■ Exercise directions ■
Go through the material and copy each line in which the word "wrap" shows up.

■ Material for the task ■
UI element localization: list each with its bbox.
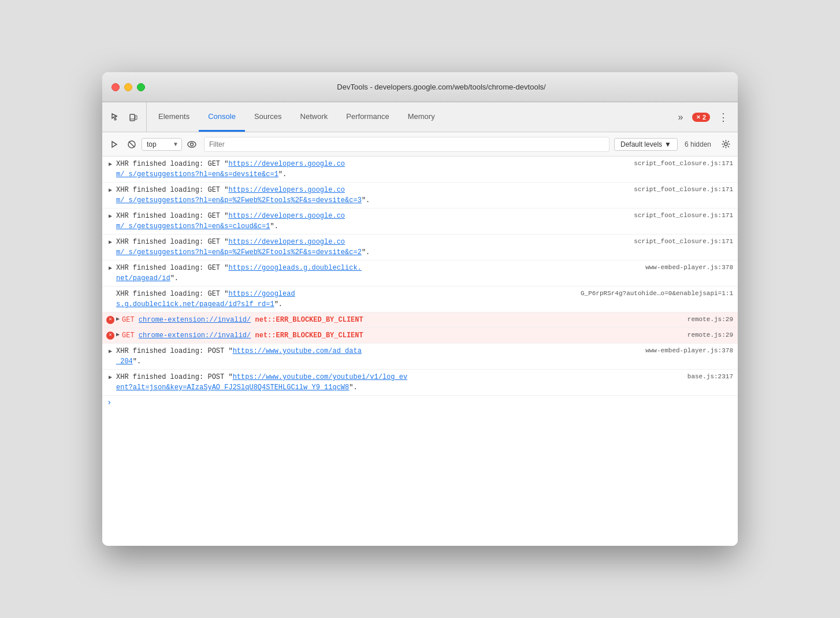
expand-arrow-wrap[interactable]: ▶ (116, 315, 120, 323)
entry-source[interactable]: www-embed-player.js:378 (645, 346, 733, 356)
entry-content: XHR finished loading: GET "https://devel… (116, 185, 629, 206)
entry-content: XHR finished loading: GET "https://devel… (116, 159, 629, 180)
devtools-window: DevTools - developers.google.com/web/too… (102, 72, 738, 546)
entry-link[interactable]: ent?alt=json&key=AIzaSyAO_FJ2SlqU8Q4STEH… (116, 384, 349, 392)
expand-arrow-icon[interactable]: ▶ (105, 211, 116, 221)
entry-link[interactable]: chrome-extension://invalid/ (139, 316, 251, 324)
tabs-container: Elements Console Sources Network Perform… (149, 102, 672, 132)
close-button[interactable] (111, 83, 120, 91)
console-entry: ▶ XHR finished loading: POST "https://ww… (102, 344, 738, 370)
expand-arrow-icon[interactable]: ▶ (105, 185, 116, 195)
console-entry: ▶ XHR finished loading: GET "https://dev… (102, 183, 738, 209)
error-count-badge[interactable]: 2 (692, 113, 710, 122)
tab-console[interactable]: Console (199, 102, 245, 132)
error-icon: ✕ (105, 330, 116, 340)
console-entry: ▶ XHR finished loading: GET "https://dev… (102, 157, 738, 183)
expand-arrow-icon[interactable]: ▶ (105, 159, 116, 169)
expand-arrow-icon[interactable]: ▶ (105, 346, 116, 356)
expand-arrow-icon[interactable]: ▶ (105, 372, 116, 382)
entry-source[interactable]: base.js:2317 (687, 372, 733, 382)
console-entry: ▶ XHR finished loading: POST "https://ww… (102, 370, 738, 396)
entry-link[interactable]: s.g.doubleclick.net/pagead/id?slf_rd=1 (116, 300, 274, 308)
settings-button[interactable] (718, 137, 733, 152)
entry-link[interactable]: https://www.youtube.com/youtubei/v1/log_… (233, 373, 407, 381)
entry-content: XHR finished loading: GET "https://googl… (116, 289, 576, 310)
entry-spacer (105, 289, 116, 290)
minimize-button[interactable] (124, 83, 132, 91)
inspect-icon[interactable] (107, 109, 123, 125)
prompt-caret-icon: › (107, 398, 111, 407)
tab-bar: Elements Console Sources Network Perform… (102, 102, 738, 132)
tab-elements[interactable]: Elements (149, 102, 199, 132)
entry-link[interactable]: https://googlead (228, 290, 295, 298)
svg-rect-1 (135, 116, 137, 120)
entry-source[interactable]: script_foot_closure.js:171 (634, 211, 733, 221)
tab-network[interactable]: Network (291, 102, 337, 132)
context-select[interactable]: top (142, 138, 182, 151)
svg-point-7 (191, 143, 194, 146)
expand-arrow-wrap[interactable]: ▶ (116, 330, 120, 339)
expand-arrow-icon[interactable]: ▶ (105, 237, 116, 247)
entry-content: GET chrome-extension://invalid/ net::ERR… (122, 315, 683, 325)
entry-link[interactable]: https://developers.google.co (228, 212, 345, 220)
entry-source[interactable]: remote.js:29 (687, 315, 733, 325)
entry-link[interactable]: https://developers.google.co (228, 160, 345, 168)
entry-content: XHR finished loading: GET "https://devel… (116, 237, 629, 258)
context-selector[interactable]: top ▼ (142, 138, 182, 151)
entry-link[interactable]: https://www.youtube.com/ad_data (233, 347, 362, 355)
svg-line-5 (129, 142, 135, 147)
entry-link[interactable]: m/_s/getsuggestions?hl=en&p=%2Fweb%2Ftoo… (116, 196, 362, 204)
eye-button[interactable] (184, 137, 199, 152)
entry-source[interactable]: script_foot_closure.js:171 (634, 185, 733, 195)
entry-source[interactable]: G_P6rpRSr4g?autohide…o=0&enablejsapi=1:1 (581, 289, 733, 299)
more-options-button[interactable]: ⋮ (713, 109, 733, 126)
tab-memory[interactable]: Memory (399, 102, 444, 132)
entry-link[interactable]: m/_s/getsuggestions?hl=en&s=devsite&c=1 (116, 170, 278, 178)
traffic-lights (111, 83, 145, 91)
entry-source[interactable]: script_foot_closure.js:171 (634, 237, 733, 247)
tab-bar-right: » 2 ⋮ (672, 102, 733, 132)
console-entry-error: ✕ ▶ GET chrome-extension://invalid/ net:… (102, 328, 738, 344)
console-entry: ▶ XHR finished loading: GET "https://dev… (102, 209, 738, 234)
entry-content: XHR finished loading: POST "https://www.… (116, 372, 683, 393)
console-entry: ▶ XHR finished loading: GET "https://goo… (102, 260, 738, 286)
tab-sources[interactable]: Sources (245, 102, 291, 132)
console-entry: XHR finished loading: GET "https://googl… (102, 286, 738, 312)
filter-input-wrap (204, 137, 609, 152)
console-entry-error: ✕ ▶ GET chrome-extension://invalid/ net:… (102, 312, 738, 328)
svg-rect-0 (130, 114, 135, 121)
window-title: DevTools - developers.google.com/web/too… (154, 83, 729, 91)
entry-link[interactable]: https://developers.google.co (228, 238, 345, 246)
entry-link[interactable]: m/_s/getsuggestions?hl=en&s=cloud&c=1 (116, 222, 270, 230)
entry-source[interactable]: www-embed-player.js:378 (645, 263, 733, 273)
error-icon: ✕ (105, 315, 116, 324)
device-icon[interactable] (125, 109, 142, 125)
hidden-count: 6 hidden (680, 140, 716, 148)
levels-dropdown[interactable]: Default levels ▼ (614, 138, 678, 151)
entry-link[interactable]: _204 (116, 358, 133, 366)
entry-link[interactable]: chrome-extension://invalid/ (139, 332, 251, 340)
console-toolbar: top ▼ Default levels ▼ 6 hidden (102, 132, 738, 157)
entry-source[interactable]: remote.js:29 (687, 330, 733, 340)
more-tabs-button[interactable]: » (672, 109, 689, 125)
levels-arrow-icon: ▼ (664, 140, 671, 148)
tab-performance[interactable]: Performance (337, 102, 398, 132)
svg-point-6 (188, 142, 196, 147)
entry-link[interactable]: m/_s/getsuggestions?hl=en&p=%2Fweb%2Ftoo… (116, 248, 362, 256)
entry-link[interactable]: https://developers.google.co (228, 186, 345, 194)
clear-button[interactable] (124, 137, 139, 152)
run-button[interactable] (107, 137, 122, 152)
entry-content: XHR finished loading: GET "https://googl… (116, 263, 641, 284)
filter-input[interactable] (205, 138, 609, 151)
entry-content: GET chrome-extension://invalid/ net::ERR… (122, 330, 683, 341)
svg-marker-3 (112, 142, 117, 147)
maximize-button[interactable] (137, 83, 145, 91)
entry-source[interactable]: script_foot_closure.js:171 (634, 159, 733, 169)
console-entry: ▶ XHR finished loading: GET "https://dev… (102, 234, 738, 260)
entry-content: XHR finished loading: POST "https://www.… (116, 346, 641, 367)
console-output[interactable]: ▶ XHR finished loading: GET "https://dev… (102, 157, 738, 546)
entry-link[interactable]: https://googleads.g.doubleclick. (228, 264, 361, 272)
expand-arrow-icon[interactable]: ▶ (105, 263, 116, 273)
console-prompt[interactable]: › (102, 396, 738, 409)
entry-link[interactable]: net/pagead/id (116, 274, 170, 282)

■ Completed task ■
expand-arrow-wrap[interactable]: ▶ (116, 315, 120, 323)
expand-arrow-wrap[interactable]: ▶ (116, 330, 120, 339)
filter-input-wrap (204, 137, 609, 152)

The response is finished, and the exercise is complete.